The new textures - dense layers of keyboards and extra guitars, as well as noises from a PowerBook - are integral to the entirety of "Ghost" and much of "YHF," and the live presentations of those songs remained largely true to the records. But their retroactive application to other tunes is challenging, in both a good a bad sense. Good (great, actually) for people who have a strong familiarity with Wilco; bad, perhaps, for someone just wanting to check out and learn more about the band. When I say "strong familiarity," I mean knowing not only the records, but having seen at least a few live performances of various iterations of the band.

Wilco are now at a point where their musical and technological abilities enable - maybe even require - an internal dialogue that, naturally, expresses itself in the songs through the new layering and texturing. Now, on the one hand, that can mean a revelatory version of "Via Chicago," in which the swells of noise deepen the terror of the song in a wholly unexpected and disconcerting way. On the other hand, it can mean that most every song ends in a wash of feedback that, while not genericizing the tune, can make them seem less distinctive. At least that's what I thought when I tried to listen with a novice's ears (and I'd love feedback on this from anyone else who attended the show).

Beyond all that theoretical, career-arc stuff, though, Wilco kicked ass. Jeff Tweedy's voice is gaining in resonance and richness. He's also been working hard on his guitar playing, and it shows. Glenn Kotche's drumming continues to astound; it's the vital ingredient that not only sounds great on its own, but also provides structure for the rest of the band to switch effortlessly between virtual silence and a riveting wall of noise. They're clearly a superbly-rehearsed group, and that preparation opens up interesting possibilities for freedom and improvisation.

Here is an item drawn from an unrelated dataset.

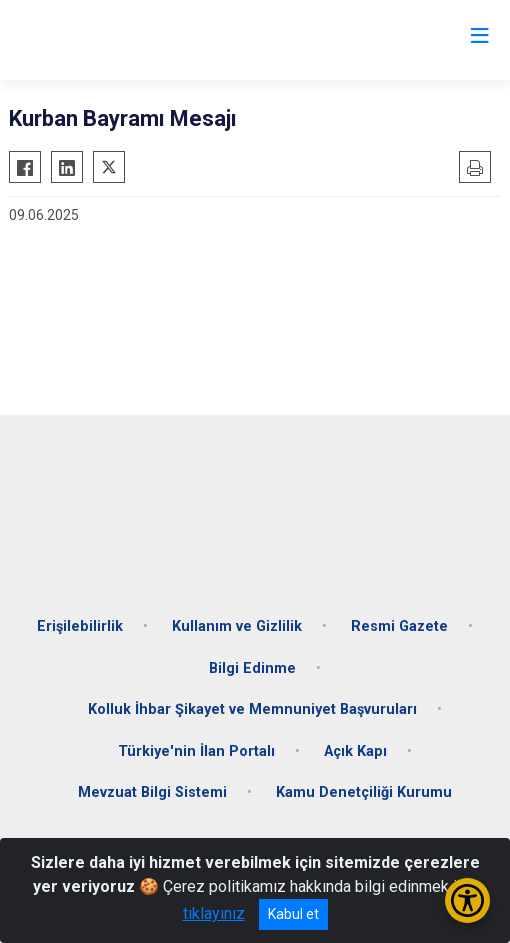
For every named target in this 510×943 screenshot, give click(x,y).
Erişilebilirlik (80, 626)
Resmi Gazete (399, 626)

The sound was clear and crisp in Radio City, a venue which I'm ashamed to say I'd never been to before. The place is so spacious and the lines so long and graceful, it almost feels like an outdoor venue.

I knew nothing about the Fiery Furnaces going in, but I saw their entire set - a half-hour suite of numerous songs at various tempos with nary a break. For now, I'm reserving judgment. I wasn't blown away, but I certainly wasn't bored. And they showed great energy at a time when only about 10 percent of the crowd was seated.